Underlying Technology and Methodology
Simulation Engines and Digital Twin Approach
Lanner builds on decades‑old expertise in simulation, evolving from the pioneering WITNESS tool of the 1980s to modern platforms that integrate discrete event simulation with a digital twin methodology. This approach creates a real‑time virtual representation of the physical supply chain, incorporating process dynamics, resource constraints, and variability to support iterative “what‑if” analyses for improved decision‑making (23).
Technology Stack and Deployment Considerations
Evolving from legacy systems written in Fortran, Lanner now utilizes contemporary simulation engines—such as the Java‑based L‑Sim BPMN Simulation Engine—to combine robustness with modern software engineering practices. The solution is traditionally deployed as an on‑premise or integrated enterprise tool, working in concert with existing ERP and MES systems to provide comprehensive scenario analysis rather than a plug‑and‑play, fully automated decision engine (4).
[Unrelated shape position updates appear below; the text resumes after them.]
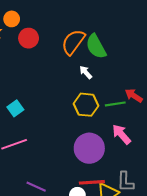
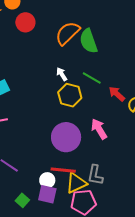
white arrow: (86, 72) -> (62, 74), moved
green line: (115, 104) -> (92, 78), moved, turned 30

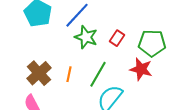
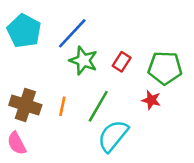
red star: (141, 69) -> (151, 100), size x0.7
brown cross: (39, 73) -> (25, 105), turned -30

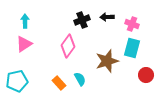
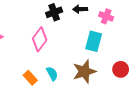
cyan rectangle: (132, 48) -> (94, 41), moved
brown star: (107, 61) -> (84, 71), moved

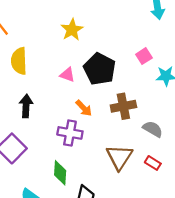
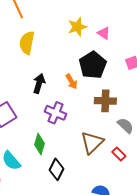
pink triangle: (67, 75) -> (104, 33), moved
black arrow: (26, 106) -> (39, 84), moved
orange arrow: (84, 108) -> (71, 82), moved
Assessing State‑of‑the‑Art and Skeptical Perspectives
Maturity Versus Buzzwords
Although Lanner’s literature occasionally mentions “AI” and “ML,” the core technology remains based on deterministic, rule‑based discrete event simulation. The system’s accuracy and utility hinge on the quality of input data; even the most sophisticated simulation must be carefully calibrated by experts to reflect real‑world complexities (5).
Comparison With Modern Alternatives
Lanner’s long track record and proven simulation framework offer reliability and depth of analysis. However, its advisory and simulation‑centred approach contrasts with emerging platforms that integrate probabilistic forecasting and automated, machine learning‑driven decision optimization. In essence, while Lanner delivers detailed, scenario‑based insights for human decision‑making, newer models—exemplified by Lokad—aim to streamline and automate routine supply chain decisions.
Lanner vs Lokad
Lanner and Lokad represent two contrasting paradigms in supply chain software. Lanner is distinguished by its simulation‑based digital twin approach that accurately models supply chain dynamics through discrete event simulation. Its outputs—such as forecasts, bottleneck analyses, and performance metrics—serve as decision‑support tools that require expert interpretation. In contrast, Lokad capitalizes on advanced machine learning techniques and probabilistic forecasting within an end‑to‑end, cloud‑based SaaS platform. Lokad’s solution employs a domain‑specific programming language (Envision) to automate routine decisions and deliver actionable outputs directly to enterprise systems. Essentially, while Lanner relies on robust, expert‑driven simulation for insight, Lokad aspires to automate optimization through data‑driven, AI‑enabled predictive analytics.
Conclusion
Lanner delivers a robust predictive simulation environment that harnesses the power of digital twins and discrete event simulation to illuminate the complexities of modern supply chains. Its platform offers well‑quantified insights—ranging from throughput and lead times to detailed bottleneck identification—that empower supply chain experts to make informed decisions. However, its reliance on deterministic simulation and human oversight contrasts with the emerging trend of automated, AI‑driven decision optimization seen in platforms like Lokad. For organizations valuing depth, reliability, and expert‑driven analysis, Lanner remains a mature and dependable choice, even as the industry gradually shifts towards more automated, data‑centric approaches.